# Records supplied:
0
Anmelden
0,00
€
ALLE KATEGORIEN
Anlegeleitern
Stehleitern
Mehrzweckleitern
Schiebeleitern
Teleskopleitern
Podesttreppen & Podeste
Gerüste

# Assignment:
Nothing in the records should be left out; write all of them out again exactly.

# Solution to this exercise:
0
Anmelden
0,00
€
ALLE KATEGORIEN
Anlegeleitern
Stehleitern
Mehrzweckleitern
Schiebeleitern
Teleskopleitern
Podesttreppen & Podeste
Gerüste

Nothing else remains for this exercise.